(DATA SUPPLIED)
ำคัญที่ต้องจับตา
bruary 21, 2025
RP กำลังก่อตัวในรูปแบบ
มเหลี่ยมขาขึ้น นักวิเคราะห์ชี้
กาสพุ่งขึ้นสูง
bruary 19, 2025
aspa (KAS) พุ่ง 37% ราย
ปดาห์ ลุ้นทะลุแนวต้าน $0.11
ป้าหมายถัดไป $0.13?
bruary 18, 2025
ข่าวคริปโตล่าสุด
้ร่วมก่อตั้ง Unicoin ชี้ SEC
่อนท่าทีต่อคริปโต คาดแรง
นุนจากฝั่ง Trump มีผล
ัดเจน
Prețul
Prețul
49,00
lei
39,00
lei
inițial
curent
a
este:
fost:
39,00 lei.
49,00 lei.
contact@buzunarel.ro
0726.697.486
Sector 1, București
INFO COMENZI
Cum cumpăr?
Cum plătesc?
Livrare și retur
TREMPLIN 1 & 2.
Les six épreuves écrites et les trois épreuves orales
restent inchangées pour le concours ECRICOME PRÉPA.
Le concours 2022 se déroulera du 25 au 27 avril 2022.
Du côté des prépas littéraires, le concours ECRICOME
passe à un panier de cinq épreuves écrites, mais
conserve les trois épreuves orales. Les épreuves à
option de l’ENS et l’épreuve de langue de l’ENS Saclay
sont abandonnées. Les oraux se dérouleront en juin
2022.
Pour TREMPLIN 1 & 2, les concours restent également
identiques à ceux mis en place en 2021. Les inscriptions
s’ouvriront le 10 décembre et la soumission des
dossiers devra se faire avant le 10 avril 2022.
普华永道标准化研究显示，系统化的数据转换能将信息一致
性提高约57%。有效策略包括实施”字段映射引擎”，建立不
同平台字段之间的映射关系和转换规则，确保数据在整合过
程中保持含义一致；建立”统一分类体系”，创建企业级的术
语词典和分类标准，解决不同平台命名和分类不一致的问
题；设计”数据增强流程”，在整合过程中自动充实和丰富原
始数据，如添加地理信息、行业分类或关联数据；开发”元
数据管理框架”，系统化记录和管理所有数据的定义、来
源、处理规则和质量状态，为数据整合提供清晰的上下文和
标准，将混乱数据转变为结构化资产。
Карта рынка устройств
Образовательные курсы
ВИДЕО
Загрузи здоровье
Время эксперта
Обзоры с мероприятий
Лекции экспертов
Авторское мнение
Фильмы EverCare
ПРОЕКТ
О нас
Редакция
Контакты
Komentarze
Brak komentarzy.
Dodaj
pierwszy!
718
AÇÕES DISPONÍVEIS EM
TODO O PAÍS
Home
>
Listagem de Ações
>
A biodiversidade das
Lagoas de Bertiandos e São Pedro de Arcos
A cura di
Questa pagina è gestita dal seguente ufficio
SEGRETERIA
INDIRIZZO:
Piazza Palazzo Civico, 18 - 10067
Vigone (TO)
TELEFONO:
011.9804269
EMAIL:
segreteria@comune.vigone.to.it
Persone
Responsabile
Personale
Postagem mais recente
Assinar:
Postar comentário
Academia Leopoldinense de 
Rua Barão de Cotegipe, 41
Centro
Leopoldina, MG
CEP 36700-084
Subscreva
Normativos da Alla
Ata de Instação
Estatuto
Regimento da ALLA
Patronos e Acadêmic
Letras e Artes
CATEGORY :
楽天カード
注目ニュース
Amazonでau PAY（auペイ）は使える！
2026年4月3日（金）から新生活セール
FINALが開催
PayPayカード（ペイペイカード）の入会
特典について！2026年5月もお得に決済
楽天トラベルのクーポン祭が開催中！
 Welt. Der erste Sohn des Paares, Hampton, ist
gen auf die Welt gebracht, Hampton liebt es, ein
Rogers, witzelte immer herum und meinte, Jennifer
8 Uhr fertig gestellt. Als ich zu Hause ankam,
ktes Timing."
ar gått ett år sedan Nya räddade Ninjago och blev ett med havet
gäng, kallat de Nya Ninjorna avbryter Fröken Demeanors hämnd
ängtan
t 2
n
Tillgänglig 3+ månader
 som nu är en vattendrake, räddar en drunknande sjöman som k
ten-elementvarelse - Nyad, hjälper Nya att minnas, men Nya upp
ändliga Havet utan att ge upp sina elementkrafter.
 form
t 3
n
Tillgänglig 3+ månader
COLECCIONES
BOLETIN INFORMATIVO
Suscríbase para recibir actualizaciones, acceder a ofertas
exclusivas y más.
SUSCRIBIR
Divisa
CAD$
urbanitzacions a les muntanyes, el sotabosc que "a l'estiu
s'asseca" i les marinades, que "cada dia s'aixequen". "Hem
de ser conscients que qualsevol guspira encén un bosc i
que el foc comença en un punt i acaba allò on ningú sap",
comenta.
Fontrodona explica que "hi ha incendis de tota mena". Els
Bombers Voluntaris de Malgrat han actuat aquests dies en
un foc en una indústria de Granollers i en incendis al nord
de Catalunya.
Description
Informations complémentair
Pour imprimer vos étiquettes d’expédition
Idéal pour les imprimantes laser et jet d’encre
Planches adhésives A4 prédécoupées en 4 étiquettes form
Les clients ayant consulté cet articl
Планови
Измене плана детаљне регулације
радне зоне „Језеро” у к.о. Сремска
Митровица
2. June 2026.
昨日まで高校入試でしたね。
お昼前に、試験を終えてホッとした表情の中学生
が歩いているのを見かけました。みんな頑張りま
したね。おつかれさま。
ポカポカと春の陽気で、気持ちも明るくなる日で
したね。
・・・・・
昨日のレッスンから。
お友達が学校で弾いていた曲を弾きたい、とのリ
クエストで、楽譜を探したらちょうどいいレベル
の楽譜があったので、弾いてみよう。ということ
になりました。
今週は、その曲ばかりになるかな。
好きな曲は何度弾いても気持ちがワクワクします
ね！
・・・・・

(TASK GOAL)
Nothing should appear in the answer except the lines above from the line with "CEP 36700-084" through the line with "ten-elementvarelse - Nyad, hjälper", both included, written out exactly.

(EXERCISE SOLUTION)
CEP 36700-084
Subscreva
Normativos da Alla
Ata de Instação
Estatuto
Regimento da ALLA
Patronos e Acadêmic
Letras e Artes
CATEGORY :
楽天カード
注目ニュース
Amazonでau PAY（auペイ）は使える！
2026年4月3日（金）から新生活セール
FINALが開催
PayPayカード（ペイペイカード）の入会
特典について！2026年5月もお得に決済
楽天トラベルのクーポン祭が開催中！
 Welt. Der erste Sohn des Paares, Hampton, ist
gen auf die Welt gebracht, Hampton liebt es, ein
Rogers, witzelte immer herum und meinte, Jennifer
8 Uhr fertig gestellt. Als ich zu Hause ankam,
ktes Timing."
ar gått ett år sedan Nya räddade Ninjago och blev ett med havet
gäng, kallat de Nya Ninjorna avbryter Fröken Demeanors hämnd
ängtan
t 2
n
Tillgänglig 3+ månader
 som nu är en vattendrake, räddar en drunknande sjöman som k
ten-elementvarelse - Nyad, hjälper Nya att minnas, men Nya upp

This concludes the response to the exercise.